Для ляга́ний у бытия имеются специальные инструменты, в их числе и ослики. В этом деле ослик незаменим, он никогда не полениться отработать своей задней ногой по мишени. Он безразличен к обстоятельствам или к объекту удара. Если осел в азарте, под раздачу может попасться даже волк… Если ослику раз повезет и иной раз тоже и им же избитый волк не сожрет его, станет тот одержимым дерзостью… а слишком самоуверенный осел обязательно попробует лягнуть ногой волка, под названием левиафан. Левиафан не терпит когда его пнуть ногой, тем паче-не потерпит он это от осла и заключает проказника в острог.

Задержка в остроге неприятна даже ослу. Посредством инстинкта самосохранения он даже вырабатывает этикет осторожных действий, правда этикет ослиный, но все же…таким образом укрощённый осел более сдержан, тянется к одиноким пастбищам и рев у него не вызывающий и жрет себе траву спокойно, но совершенно отказаться от ляга́ния он не в силах…

Помня что осла тянет к ляга́нию, его остерегаются. Одни стараются задобрить осла накормив его росистой травою. Если ослику это понравится, он запомнит добродетеля и при виде его заревёт приветственным тембром. Такой может считать, что в значительной мере застрахован от ослиного лягания, но для подкупа всех ослов схожим путем не хватит никакой росы.

Первая реакция на пинание-это ярость, так что иной может схватиться и за палку, собираясь ударить им ослу по спине…а более умудренный не позволить себе оппонирование с осликом, зная, чем меньше корреляции с ним, тем чище воздух. Такой понимает, что обиднее пинания, это нахождение в ситуации, где ты доступен ляга́нию от осла…так что обижаться на него не стоит, лучше задуматься, чем прогневал небо, так как оказался в подобной уязвимости…

А что осел…он лишь инструмент для пинания… И что за жизнь у него? Накидают ему на спину разного хлама, и в добавок, какой-нибудь черствый мужлан сядет на него верхом и погонит по бездорожью, по оврагам…и вынужден он нести на себе такую повседневность, пока волк не догонит его …а волк настигнет обязательно.


Тенехвост


С целью рационального упорядочения существующего на земле многообразия человеческий разум прибегает к некой хитрости, поочередно применяя индуктивные и дедуктивные методы, для объединения единиц в общие группы на основе общих признаков, а потом для разделения их по признакам, обнаруженным при близком рассмотрении предмета.

Так к примеру, тенехвост существо глобально распространенное.
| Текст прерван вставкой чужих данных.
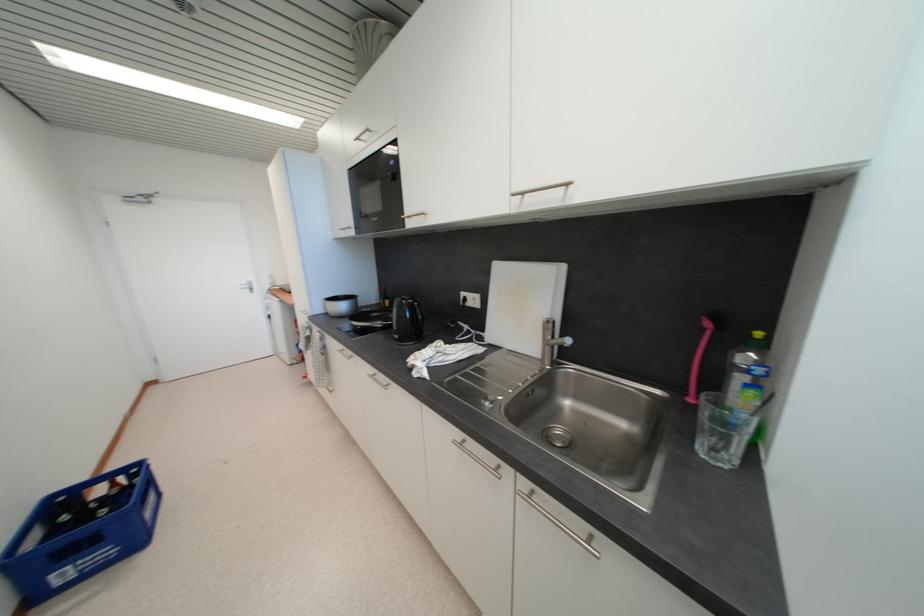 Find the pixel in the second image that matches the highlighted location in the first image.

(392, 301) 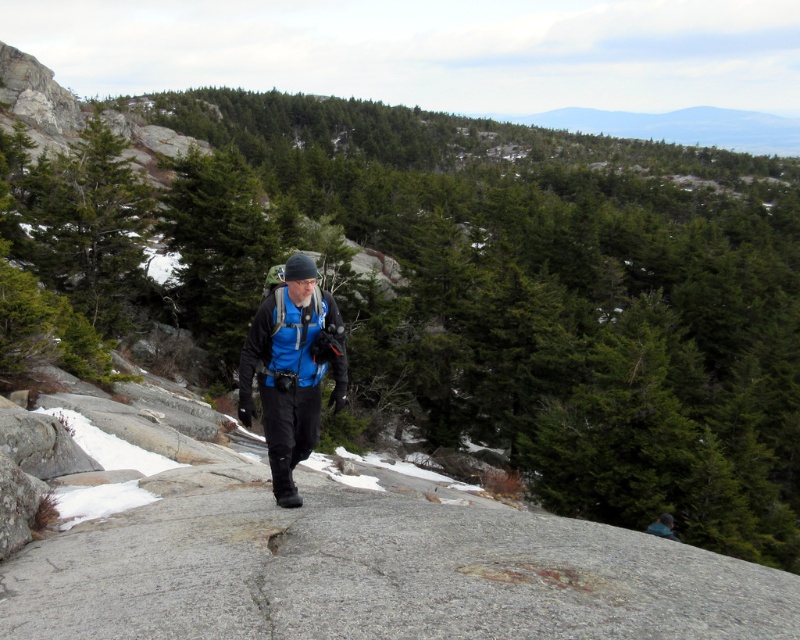 Question: Is blue matte jacket at center bigger than blue fabric backpack at center?

Choices:
 (A) yes
 (B) no

Answer: (A)

Question: Can you confirm if blue matte jacket at center is wider than blue fabric backpack at center?

Choices:
 (A) yes
 (B) no

Answer: (A)

Question: Which of the following is the closest to the observer?

Choices:
 (A) blue matte jacket at center
 (B) blue fabric backpack at center

Answer: (A)

Question: Does blue matte jacket at center lie in front of blue fabric backpack at center?

Choices:
 (A) yes
 (B) no

Answer: (A) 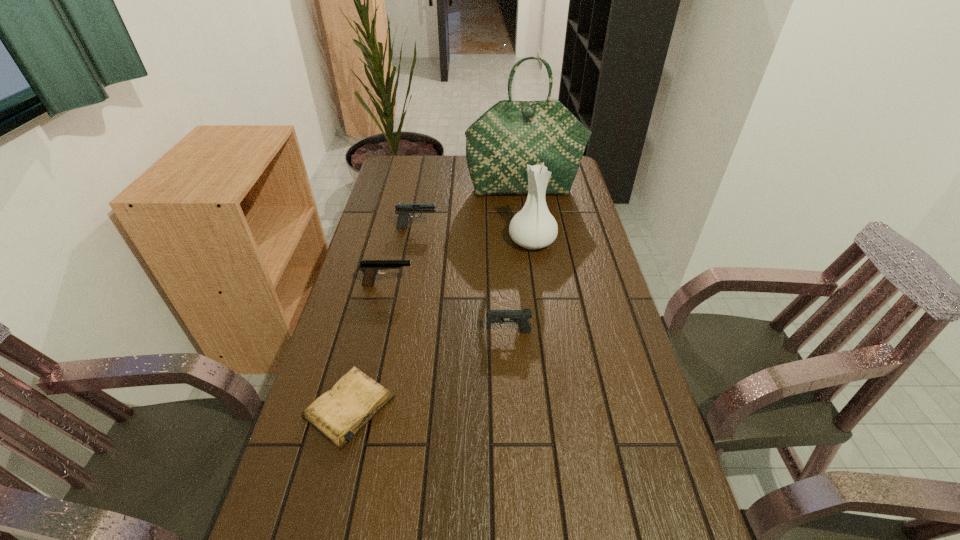 Where is `the farthest object`? The image size is (960, 540). the farthest object is located at coordinates (510, 135).

Image resolution: width=960 pixels, height=540 pixels. Find the location of `the tallest object`. the tallest object is located at coordinates (510, 135).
Индукция сконцентрировала все их разновидности в одно понятие, а дедуктивный метод обнаружил их подвиды, с индикаторами типизации. Оказывается, тенехвост геодетерминированное существо. В его видовом многообразии-наш, эндемичный является одним из подвидов. Про других белок не скажу, но про эндемичного хочу рассказать. Рассказать вкратце, но не так коротко, чтобы обидеть его… Мы не собираемся депрессировать тенехвоста.